The top United Nations police official Wednesday called on Member States to send more qualified female officers to serve in the world body's operations, as she highlighted ongoing efforts to enhance the quality and the professionalism of the force.
"Our goal is to have the most professional UN police service possible. However, one cannot be a modern, professional police organization without encouraging equal participation of women and men," Ann-Marie Orler, the outgoing Police Adviser, told a news conference here.
A lawyer and police officer by training, Orler worked with the Swedish National Police for almost 20 years before joining the UN as Deputy Police Adviser in the Department of Peacekeeping Operations (DPKO) in 2008. She was promoted to Police Adviser in March 2010.
As the world body's "top cop," Orler oversaw a police force totalling some 12,398 personnel serving in 18 missions worldwide.
In 2009, the UN launched an initiative known as the "Global Effort" to increase the number of female police officers in its ranks to 20 percent by 2014.
"While we have increased our numbers in the past three and a half years, currently we remain at only 10 percent female officers," Orler reported. "Much more should be done. I again call upon all Member States to send us more highly-qualified women."
She noted that Rwanda, for example, just last month sent a contingent of 15 female officers to Cote D'Ivoire. Along with Bangladesh and India, Rwanda is one of the UN's top three police-contributing countries for female officers.
The Police Division, too, must do its part, she added. To that end, her office has recently engaged in a project to train and test at least 150 female officers on the UN minimum requirements for language, driving and firearms proficiency.

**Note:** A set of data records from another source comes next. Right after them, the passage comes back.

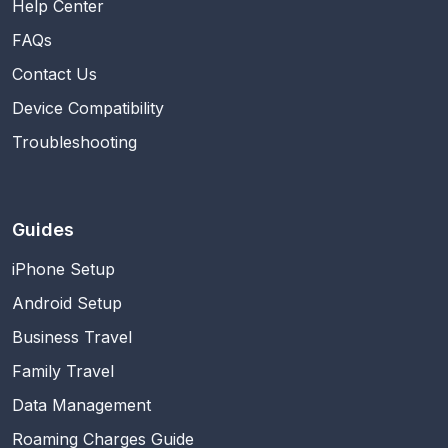
Help Center
FAQs
Contact Us
Device Compatibility
Troubleshooting
Guides
iPhone Setup
Android Setup
Business Travel
Family Travel
Data Management
Roaming Charges Guide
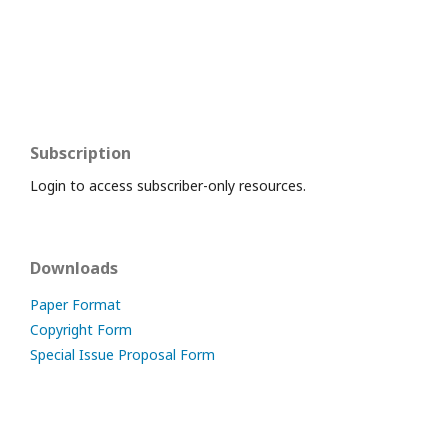
Subscription
Login to access subscriber-only resources.
Downloads
Paper Format
Copyright Form
Special Issue Proposal Form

It is rolling out the project this year with the support of the United States Government.
In a recent interview with UN Radio ahead of her departure, Orler highlighted the critical role women police officers play in addressing the scourge of sexual and gender-based violence.
"In the context of peacekeeping we do have a lot of sexual and gender-based violence, and it's usually women and children who are the victims, and the perpetrators are very often a man in uniform," she stated. "So asking these women to trust another man in uniform is a little bit difficult. So female police officers have a possibility to reach out into villages to understand and learn more about what they have gone through, and to tell their stories, etc."
Orler added that women police officers are also role models for young women in the countries where the UN is carrying out peace operations.